Karen Johnson appeals pro se from the district court's summary judgment in her employment action. We have jurisdiction under 28 U.S.C. § 1291. We review for an abuse of discretion the district court's application of judicial estoppel. Hamilton v. State Farm Fire & Cas. Co., 270 F.3d 778, 782 (9th Cir. 2001). We affirm.
The district court did not abuse its discretion by concluding that judicial estoppel barred Johnson's employment action because Johnson was aware of but failed to disclose the existence of those claims in bankruptcy proceedings that discharged her debts. See id. at 784-85 (applying judicial estoppel where debtor knowingly failed to disclose the existence of a cause of action as an asset in a bankruptcy proceeding and the bankruptcy court relied on the nondisclosure). Johnson does not contend that the nondisclosure was the result of inadvertence or mistake, and she did not attempt to reopen bankruptcy proceedings or correct the initial filing error.

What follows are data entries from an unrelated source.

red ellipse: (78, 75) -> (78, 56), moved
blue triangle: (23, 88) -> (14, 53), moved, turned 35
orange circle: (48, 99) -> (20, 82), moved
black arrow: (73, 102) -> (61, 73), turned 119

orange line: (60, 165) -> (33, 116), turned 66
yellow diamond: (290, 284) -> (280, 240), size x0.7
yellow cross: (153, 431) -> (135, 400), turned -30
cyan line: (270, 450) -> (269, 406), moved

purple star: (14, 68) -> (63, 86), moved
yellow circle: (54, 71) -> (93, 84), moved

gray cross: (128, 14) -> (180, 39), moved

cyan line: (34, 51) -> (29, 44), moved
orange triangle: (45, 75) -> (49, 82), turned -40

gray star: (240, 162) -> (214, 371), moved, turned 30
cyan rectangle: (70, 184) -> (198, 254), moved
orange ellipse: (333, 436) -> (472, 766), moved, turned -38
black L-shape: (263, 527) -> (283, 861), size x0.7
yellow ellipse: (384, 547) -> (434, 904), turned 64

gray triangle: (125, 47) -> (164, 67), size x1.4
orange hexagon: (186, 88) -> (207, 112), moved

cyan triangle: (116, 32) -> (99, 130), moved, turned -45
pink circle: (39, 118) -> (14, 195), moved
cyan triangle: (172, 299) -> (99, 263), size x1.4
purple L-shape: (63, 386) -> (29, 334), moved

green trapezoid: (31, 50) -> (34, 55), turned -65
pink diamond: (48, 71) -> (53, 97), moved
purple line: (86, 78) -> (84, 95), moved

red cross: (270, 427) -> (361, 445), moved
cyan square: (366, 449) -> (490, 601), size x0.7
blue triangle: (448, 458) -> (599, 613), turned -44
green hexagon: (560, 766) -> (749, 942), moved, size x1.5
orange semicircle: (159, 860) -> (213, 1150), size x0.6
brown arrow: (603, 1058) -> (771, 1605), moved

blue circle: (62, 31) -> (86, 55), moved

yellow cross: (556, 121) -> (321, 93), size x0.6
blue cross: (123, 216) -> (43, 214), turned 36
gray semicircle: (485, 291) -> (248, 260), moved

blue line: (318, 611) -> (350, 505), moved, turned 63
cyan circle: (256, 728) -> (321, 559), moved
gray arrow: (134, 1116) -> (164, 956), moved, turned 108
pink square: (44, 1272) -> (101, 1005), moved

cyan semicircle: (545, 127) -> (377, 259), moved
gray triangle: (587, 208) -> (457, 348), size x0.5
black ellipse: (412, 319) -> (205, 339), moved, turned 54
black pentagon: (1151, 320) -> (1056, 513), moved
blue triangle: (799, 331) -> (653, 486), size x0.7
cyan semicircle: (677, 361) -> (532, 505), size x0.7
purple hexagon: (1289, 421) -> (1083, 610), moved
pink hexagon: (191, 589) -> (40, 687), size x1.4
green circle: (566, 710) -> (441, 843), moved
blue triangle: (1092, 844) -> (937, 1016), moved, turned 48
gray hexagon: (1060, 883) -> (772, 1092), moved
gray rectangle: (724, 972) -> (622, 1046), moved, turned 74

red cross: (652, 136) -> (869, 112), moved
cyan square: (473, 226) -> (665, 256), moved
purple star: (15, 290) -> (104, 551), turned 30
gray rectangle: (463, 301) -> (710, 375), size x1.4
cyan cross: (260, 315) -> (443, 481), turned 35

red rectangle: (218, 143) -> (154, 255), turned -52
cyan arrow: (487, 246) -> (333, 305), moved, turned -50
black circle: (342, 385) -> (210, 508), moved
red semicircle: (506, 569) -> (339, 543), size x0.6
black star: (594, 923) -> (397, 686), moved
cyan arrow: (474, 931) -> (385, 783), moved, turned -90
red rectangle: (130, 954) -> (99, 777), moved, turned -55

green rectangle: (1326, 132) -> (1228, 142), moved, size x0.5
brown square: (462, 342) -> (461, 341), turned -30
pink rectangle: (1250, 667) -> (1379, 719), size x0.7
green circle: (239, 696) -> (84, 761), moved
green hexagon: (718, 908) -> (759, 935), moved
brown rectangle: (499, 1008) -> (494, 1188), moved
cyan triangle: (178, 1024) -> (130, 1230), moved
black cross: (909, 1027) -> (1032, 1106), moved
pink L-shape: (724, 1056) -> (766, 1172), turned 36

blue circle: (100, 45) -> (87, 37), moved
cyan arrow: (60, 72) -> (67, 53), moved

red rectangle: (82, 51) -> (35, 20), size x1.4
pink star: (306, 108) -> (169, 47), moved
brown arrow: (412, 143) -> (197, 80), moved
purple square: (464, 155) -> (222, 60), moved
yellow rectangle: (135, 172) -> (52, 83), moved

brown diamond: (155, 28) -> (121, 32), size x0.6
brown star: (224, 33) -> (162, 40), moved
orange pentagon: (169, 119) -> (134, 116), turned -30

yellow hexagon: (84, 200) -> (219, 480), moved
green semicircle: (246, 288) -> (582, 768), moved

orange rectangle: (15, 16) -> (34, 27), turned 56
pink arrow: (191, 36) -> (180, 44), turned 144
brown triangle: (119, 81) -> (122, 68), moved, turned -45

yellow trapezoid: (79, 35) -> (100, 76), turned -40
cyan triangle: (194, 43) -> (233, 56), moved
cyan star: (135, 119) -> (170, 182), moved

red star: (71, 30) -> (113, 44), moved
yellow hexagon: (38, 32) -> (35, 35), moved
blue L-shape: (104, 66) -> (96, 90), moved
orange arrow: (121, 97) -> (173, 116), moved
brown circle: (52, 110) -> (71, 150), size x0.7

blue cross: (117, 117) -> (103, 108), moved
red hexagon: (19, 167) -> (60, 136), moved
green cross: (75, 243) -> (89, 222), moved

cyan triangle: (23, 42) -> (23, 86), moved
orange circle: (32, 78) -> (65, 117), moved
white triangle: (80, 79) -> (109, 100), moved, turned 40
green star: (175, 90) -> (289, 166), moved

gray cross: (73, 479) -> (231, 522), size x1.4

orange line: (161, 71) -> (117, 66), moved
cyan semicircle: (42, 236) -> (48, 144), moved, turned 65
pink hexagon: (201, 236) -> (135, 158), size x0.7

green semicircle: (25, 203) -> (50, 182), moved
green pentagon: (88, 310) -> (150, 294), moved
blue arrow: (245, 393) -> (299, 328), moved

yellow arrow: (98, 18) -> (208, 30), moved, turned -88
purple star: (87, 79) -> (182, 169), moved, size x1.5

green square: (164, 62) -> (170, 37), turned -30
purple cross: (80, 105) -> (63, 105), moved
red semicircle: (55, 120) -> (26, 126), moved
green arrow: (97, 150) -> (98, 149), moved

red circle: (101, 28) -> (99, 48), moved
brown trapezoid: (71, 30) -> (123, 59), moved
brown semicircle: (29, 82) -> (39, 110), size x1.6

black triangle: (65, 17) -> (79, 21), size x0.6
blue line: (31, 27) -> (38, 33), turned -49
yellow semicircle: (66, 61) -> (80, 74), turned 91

See Ah Quin v. Cnty. of Kauai Dep't of Transp., No. 10-16000, ___ F.3d ____, 2013 WL 3814916 at *4, *7 (9th Cir. July 24, 2013) (remanding for an inquiry into plaintiff-debtor's subjective intent when filling out and signing bankruptcy schedules where plaintiff-debtor contended that the nondisclosure was the result of inadvertence or mistake and had reopened bankruptcy proceedings to correct the initial filing error).
AFFIRMED.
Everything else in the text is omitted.